# Work request
Beneath this line are the data; copy exactly the part of them that opens with the line containing "Xinjiang Flyin" and closes with the line containing "Копировать ссылку", and only that part.

Collected data
========

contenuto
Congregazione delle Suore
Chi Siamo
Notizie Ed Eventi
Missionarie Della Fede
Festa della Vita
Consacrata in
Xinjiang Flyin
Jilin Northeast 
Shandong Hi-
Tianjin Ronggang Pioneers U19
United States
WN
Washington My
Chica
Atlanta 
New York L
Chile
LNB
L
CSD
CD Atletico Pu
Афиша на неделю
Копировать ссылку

========

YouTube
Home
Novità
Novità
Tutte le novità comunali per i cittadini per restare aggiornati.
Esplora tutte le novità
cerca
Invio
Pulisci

========

# Result of this task
Xinjiang Flyin
Jilin Northeast 
Shandong Hi-
Tianjin Ronggang Pioneers U19
United States
WN
Washington My
Chica
Atlanta 
New York L
Chile
LNB
L
CSD
CD Atletico Pu
Афиша на неделю
Копировать ссылку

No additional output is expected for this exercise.